Canadair CL-415 : tout savoir sur le Pélican amphibie

Indicatif Pélican, basé à Nîmes-Garons, capable d’écoper 6 137 litres en 12 secondes au ras des vagues. Histoire, anatomie, doctrine de la noria, flotte 2026 et succession : plongée complète dans l’icône de la lutte aérienne française.

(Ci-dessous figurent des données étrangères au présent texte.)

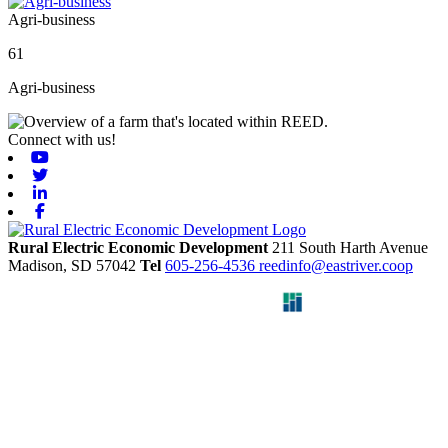
Agri-business
61
Agri-business
Connect with us!
Youtube
Twitter
Linkedin
Facebook
Rural Electric Economic Development
211 South Harth Avenue
Madison,
SD
57042
Tel
605-256-4536
reedinfo@eastriver.coop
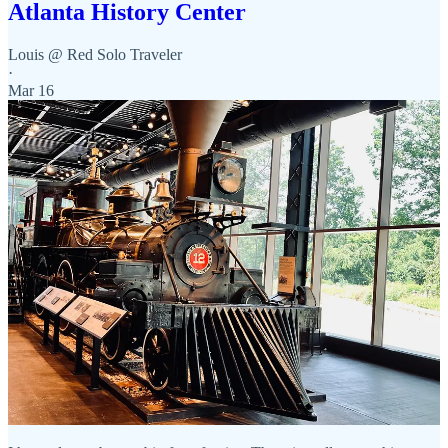
Atlanta History Center
Louis @ Red Solo Traveler
·
Mar 16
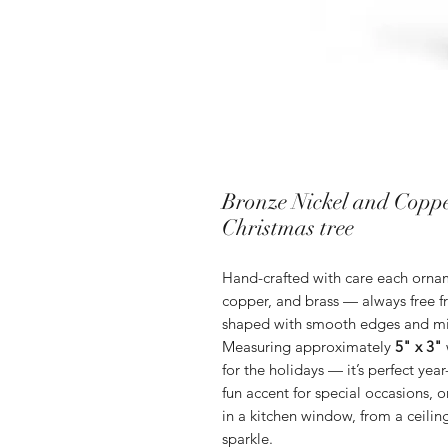
Bronze Nickel and Cop
Christmas tree
Hand-crafted with care each ornam
copper, and brass — always free fr
shaped with smooth edges and mini
Measuring approximately
5" x 3"
for the holidays — it’s perfect year
fun accent for special occasions, 
in a kitchen window, from a ceiling
sparkle.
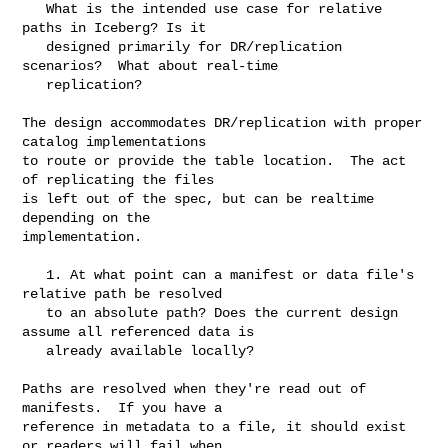
   What is the intended use case for relative 
paths in Iceberg? Is it

   designed primarily for DR/replication 
scenarios?  What about real-time

   replication?

The design accommodates DR/replication with proper 
catalog implementations

to route or provide the table location.  The act 
of replicating the files

is left out of the spec, but can be realtime 
depending on the

implementation.

   1. At what point can a manifest or data file's 
relative path be resolved

   to an absolute path? Does the current design 
assume all referenced data is

   already available locally?

Paths are resolved when they're read out of 
manifests.  If you have a

reference in metadata to a file, it should exist 
or readers will fail when
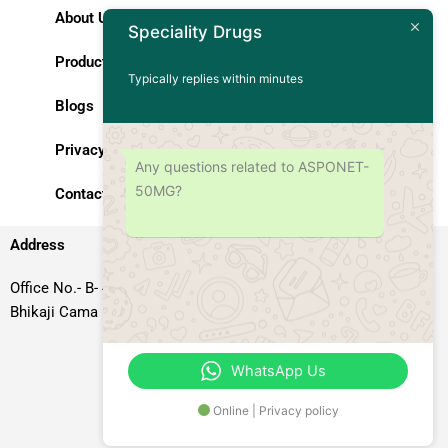
About Us
Speciality Drugs
Products
Typically replies within minutes
Blogs
Privacy Policy
Any questions related to ASPONET-
50MG?
Contact Us
Address
Office No.- B- 49, 50 & 51, Basement Floor, Somdutt Chamber-II,
Bhikaji Cama Place, South West Delhi – 110066, Delhi, India
WhatsApp Us
Online | Privacy policy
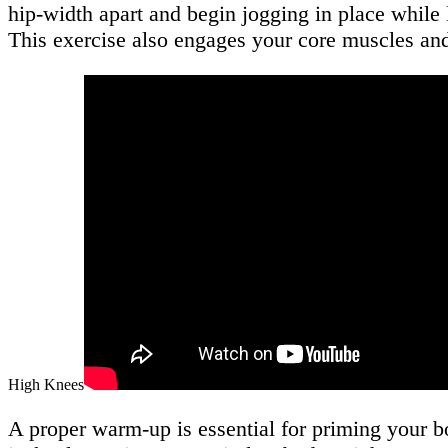
hip-width apart and begin jogging in place while 
This exercise also engages your core muscles a
High Knees
A proper warm-up is essential for priming your 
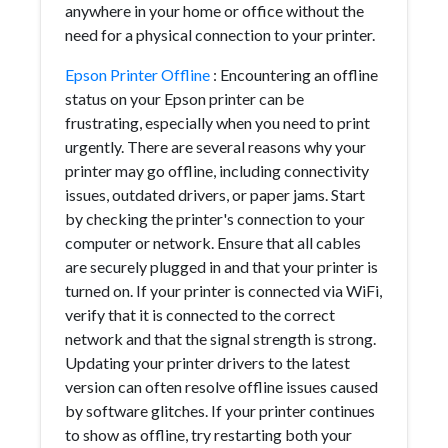
anywhere in your home or office without the
need for a physical connection to your printer.
Epson Printer Offline
: Encountering an offline
status on your Epson printer can be
frustrating, especially when you need to print
urgently. There are several reasons why your
printer may go offline, including connectivity
issues, outdated drivers, or paper jams. Start
by checking the printer's connection to your
computer or network. Ensure that all cables
are securely plugged in and that your printer is
turned on. If your printer is connected via WiFi,
verify that it is connected to the correct
network and that the signal strength is strong.
Updating your printer drivers to the latest
version can often resolve offline issues caused
by software glitches. If your printer continues
to show as offline, try restarting both your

7 min de lecture Contenu vérifié — juillet 2026

L’essentiel

  • 12 Canadair CL-415 en flotte, tous basés à Nîmes-Garons, indicatif « Pélican ».
  • Seul avion de série au monde conçu dès l’origine pour la lutte contre les feux de forêt.
  • Écopage de 6 137 litres en 12 secondes sur 410 m de plan d’eau — rotation complète en 8 minutes sur un feu côtier.
  • Doctrine française : la noria de 4 appareils, plus de 25 000 litres délivrés toutes les 10 minutes.
  • Successeur attendu : le DHC-515, 2 exemplaires commandés via RescEU, livraison espérée en 2028.
12
Appareils en flotte
6 137 L
Capacité d’eau
12 sec
Durée d’écopage
359 km/h
Vitesse de pointe

L’histoire d’un mythe québécois

Tout commence dans les années 1960 au Québec, où les feux de la forêt boréale ravagent chaque été des millions d’hectares. Le constructeur canadien Canadair imagine un appareil totalement inédit : un hydravion amphibie capable de remplir ses réservoirs en vol, en écopant sur les innombrables lacs du pays. Le CL-215, premier bombardier d’eau de série au monde, prend l’air en 1967 ; la France, cliente dès 1969, ne quittera plus jamais la famille.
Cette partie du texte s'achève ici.